→ Extracted data

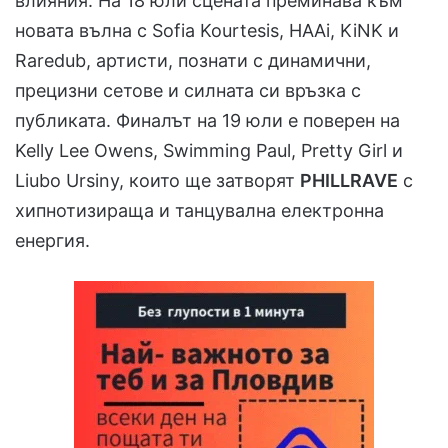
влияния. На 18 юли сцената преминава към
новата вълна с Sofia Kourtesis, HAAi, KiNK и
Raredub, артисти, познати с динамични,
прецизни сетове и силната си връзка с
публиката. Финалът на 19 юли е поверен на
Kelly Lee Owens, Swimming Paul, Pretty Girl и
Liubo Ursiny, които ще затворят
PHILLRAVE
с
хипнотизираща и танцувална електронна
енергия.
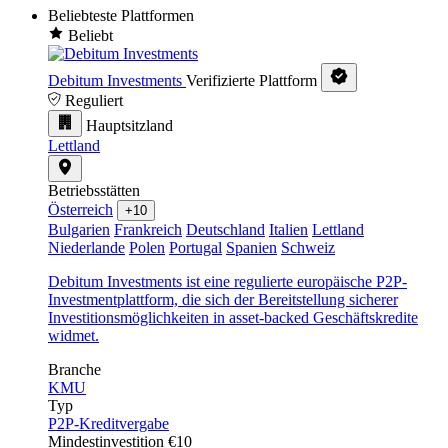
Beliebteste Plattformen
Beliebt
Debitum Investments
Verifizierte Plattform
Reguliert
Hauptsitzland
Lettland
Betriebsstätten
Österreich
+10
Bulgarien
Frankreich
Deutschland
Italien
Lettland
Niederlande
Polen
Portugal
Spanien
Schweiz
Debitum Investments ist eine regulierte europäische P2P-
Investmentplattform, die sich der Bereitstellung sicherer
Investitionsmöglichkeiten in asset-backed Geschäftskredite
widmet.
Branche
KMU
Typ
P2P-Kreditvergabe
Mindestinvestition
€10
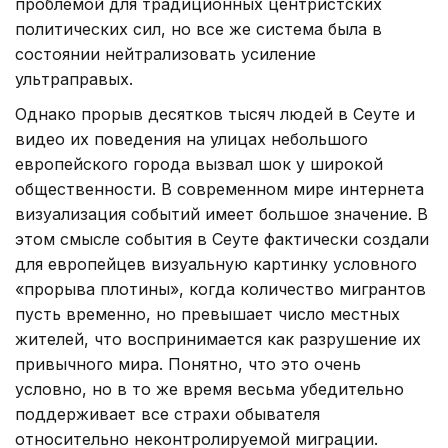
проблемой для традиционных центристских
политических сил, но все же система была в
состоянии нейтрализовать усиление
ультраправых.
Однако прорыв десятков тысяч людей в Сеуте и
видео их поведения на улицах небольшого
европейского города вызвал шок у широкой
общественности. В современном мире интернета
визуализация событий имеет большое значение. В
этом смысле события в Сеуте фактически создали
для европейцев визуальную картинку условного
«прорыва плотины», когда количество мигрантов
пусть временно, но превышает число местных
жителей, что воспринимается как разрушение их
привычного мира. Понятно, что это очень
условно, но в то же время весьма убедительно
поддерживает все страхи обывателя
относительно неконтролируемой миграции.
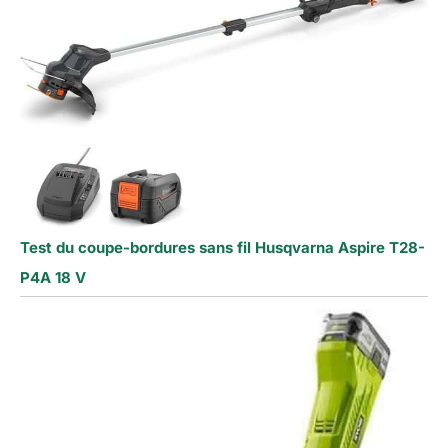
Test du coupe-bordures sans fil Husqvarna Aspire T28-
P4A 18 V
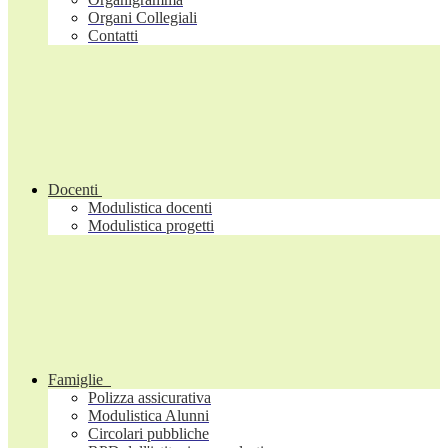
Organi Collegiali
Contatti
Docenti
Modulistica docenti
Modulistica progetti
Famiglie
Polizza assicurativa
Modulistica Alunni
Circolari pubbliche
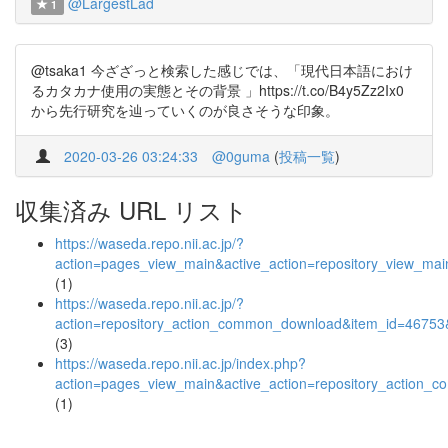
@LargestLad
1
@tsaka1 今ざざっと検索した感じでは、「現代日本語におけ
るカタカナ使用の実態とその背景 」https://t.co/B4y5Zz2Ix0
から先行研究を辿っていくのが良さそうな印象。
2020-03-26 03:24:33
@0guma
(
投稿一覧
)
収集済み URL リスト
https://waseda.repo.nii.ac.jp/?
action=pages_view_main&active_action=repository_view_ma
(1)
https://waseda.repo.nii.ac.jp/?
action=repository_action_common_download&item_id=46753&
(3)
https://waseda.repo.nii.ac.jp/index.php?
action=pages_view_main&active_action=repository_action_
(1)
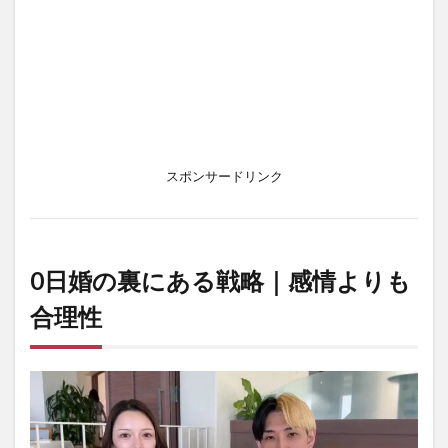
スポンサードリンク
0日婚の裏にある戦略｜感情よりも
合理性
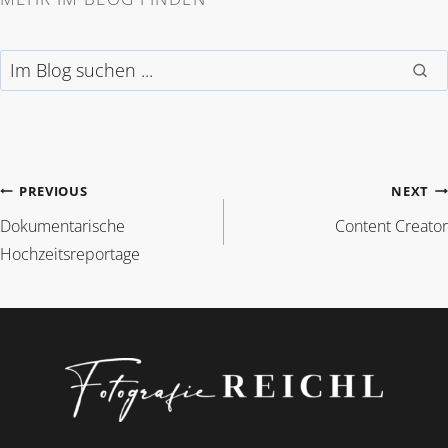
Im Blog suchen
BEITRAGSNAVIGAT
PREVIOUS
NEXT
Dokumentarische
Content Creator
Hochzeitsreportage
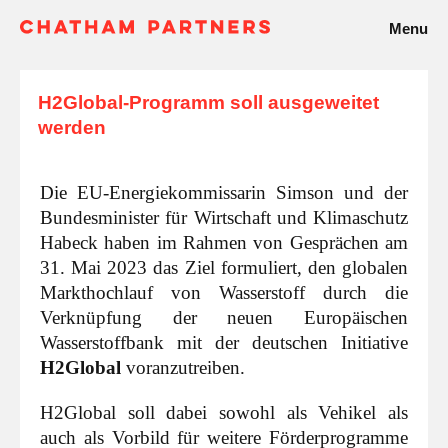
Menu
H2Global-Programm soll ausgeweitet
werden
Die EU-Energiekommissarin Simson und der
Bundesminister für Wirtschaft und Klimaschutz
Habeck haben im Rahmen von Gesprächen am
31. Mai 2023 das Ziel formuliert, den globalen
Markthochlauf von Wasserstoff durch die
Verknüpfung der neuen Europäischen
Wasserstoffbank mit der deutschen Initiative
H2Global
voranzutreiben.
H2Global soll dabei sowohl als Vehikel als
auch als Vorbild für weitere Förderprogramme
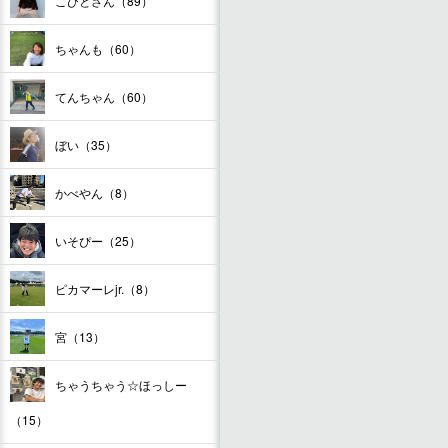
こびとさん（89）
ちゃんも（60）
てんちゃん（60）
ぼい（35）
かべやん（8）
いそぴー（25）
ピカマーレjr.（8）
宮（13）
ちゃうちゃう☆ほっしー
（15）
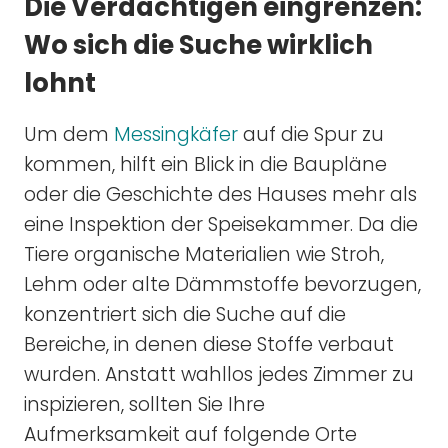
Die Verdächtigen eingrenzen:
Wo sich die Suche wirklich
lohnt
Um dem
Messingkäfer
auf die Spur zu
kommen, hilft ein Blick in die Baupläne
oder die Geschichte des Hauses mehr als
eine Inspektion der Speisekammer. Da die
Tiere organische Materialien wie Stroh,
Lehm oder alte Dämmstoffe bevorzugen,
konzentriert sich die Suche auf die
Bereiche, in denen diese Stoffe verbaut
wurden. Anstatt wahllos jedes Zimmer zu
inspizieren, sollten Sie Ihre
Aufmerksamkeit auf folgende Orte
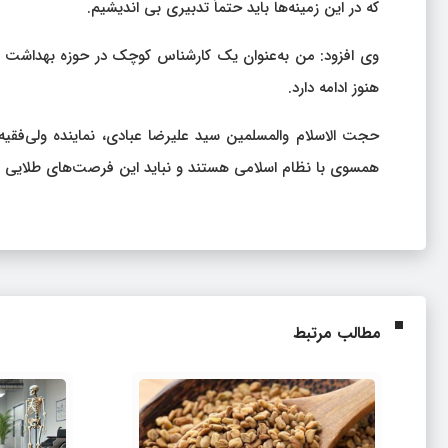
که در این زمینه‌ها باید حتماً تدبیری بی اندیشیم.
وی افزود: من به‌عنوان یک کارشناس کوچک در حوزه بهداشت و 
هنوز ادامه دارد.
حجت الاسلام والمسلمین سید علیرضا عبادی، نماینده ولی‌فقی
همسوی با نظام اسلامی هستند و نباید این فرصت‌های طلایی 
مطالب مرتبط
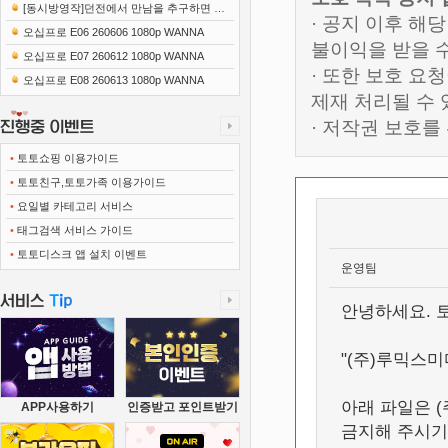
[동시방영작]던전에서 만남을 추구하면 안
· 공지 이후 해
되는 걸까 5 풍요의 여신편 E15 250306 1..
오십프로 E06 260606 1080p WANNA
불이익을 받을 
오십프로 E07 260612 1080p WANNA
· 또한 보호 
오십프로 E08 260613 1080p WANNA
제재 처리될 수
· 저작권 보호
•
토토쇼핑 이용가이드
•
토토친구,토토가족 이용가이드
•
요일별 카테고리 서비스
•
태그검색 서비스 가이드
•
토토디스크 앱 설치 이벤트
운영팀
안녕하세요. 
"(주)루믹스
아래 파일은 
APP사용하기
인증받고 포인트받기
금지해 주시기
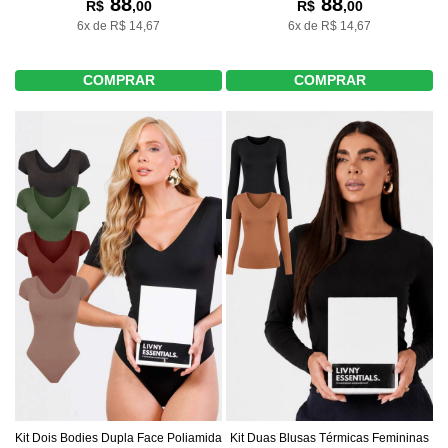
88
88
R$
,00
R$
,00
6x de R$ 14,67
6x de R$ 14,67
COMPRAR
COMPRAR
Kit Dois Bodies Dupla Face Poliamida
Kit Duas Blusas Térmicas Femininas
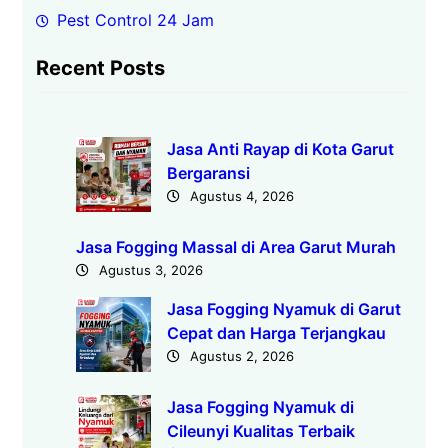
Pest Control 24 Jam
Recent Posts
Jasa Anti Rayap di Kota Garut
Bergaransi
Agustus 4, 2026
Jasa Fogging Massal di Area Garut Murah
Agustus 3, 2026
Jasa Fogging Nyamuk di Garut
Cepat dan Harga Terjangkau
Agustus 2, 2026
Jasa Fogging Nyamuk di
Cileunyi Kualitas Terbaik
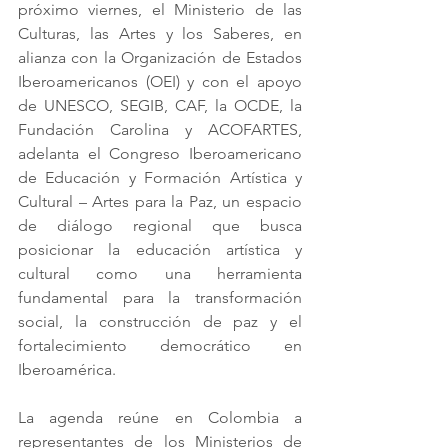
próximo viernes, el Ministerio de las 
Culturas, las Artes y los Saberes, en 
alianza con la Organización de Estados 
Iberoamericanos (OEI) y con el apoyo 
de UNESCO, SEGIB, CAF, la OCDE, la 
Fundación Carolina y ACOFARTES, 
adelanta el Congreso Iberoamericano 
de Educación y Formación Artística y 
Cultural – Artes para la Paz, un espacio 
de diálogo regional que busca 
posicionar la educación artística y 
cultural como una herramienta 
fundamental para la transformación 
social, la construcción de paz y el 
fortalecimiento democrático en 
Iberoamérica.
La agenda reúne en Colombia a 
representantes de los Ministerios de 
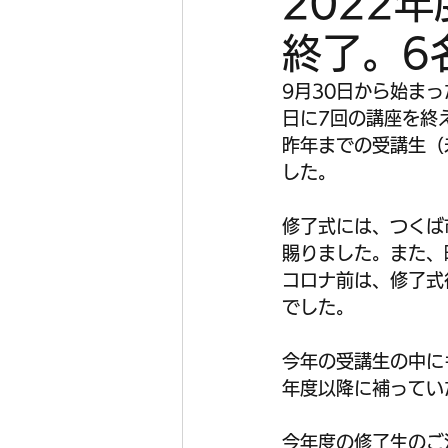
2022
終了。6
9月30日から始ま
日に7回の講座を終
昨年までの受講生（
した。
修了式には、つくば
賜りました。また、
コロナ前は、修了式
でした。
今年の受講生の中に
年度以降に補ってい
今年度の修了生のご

→ Task
Everything above from the line with "Dokumentarische" through the line with "oder die Geschichte des Hauses mehr als" should be retyped exactly, and nothing else; omit pictures.

→ Result of this task
Dokumentarische
Content Creator
Hochzeitsreportage
Menu
H2Global-Programm soll ausgeweitet
werden
Die EU-Energiekommissarin Simson und der
Bundesminister für Wirtschaft und Klimaschutz
Habeck haben im Rahmen von Gesprächen am
31. Mai 2023 das Ziel formuliert, den globalen
Markthochlauf von Wasserstoff durch die
Verknüpfung der neuen Europäischen
Wasserstoffbank mit der deutschen Initiative
H2Global
voranzutreiben.
H2Global soll dabei sowohl als Vehikel als
auch als Vorbild für weitere Förderprogramme
こびとさん（89）
ちゃんも（60）
てんちゃん（60）
ぼい（35）
かべやん（8）
いそぴー（25）
ピカマーレjr.（8）
宮（13）
ちゃうちゃう☆ほっしー
（15）
Die Verdächtigen eingrenzen:
Wo sich die Suche wirklich
lohnt
Um dem
Messingkäfer
auf die Spur zu
kommen, hilft ein Blick in die Baupläne
oder die Geschichte des Hauses mehr als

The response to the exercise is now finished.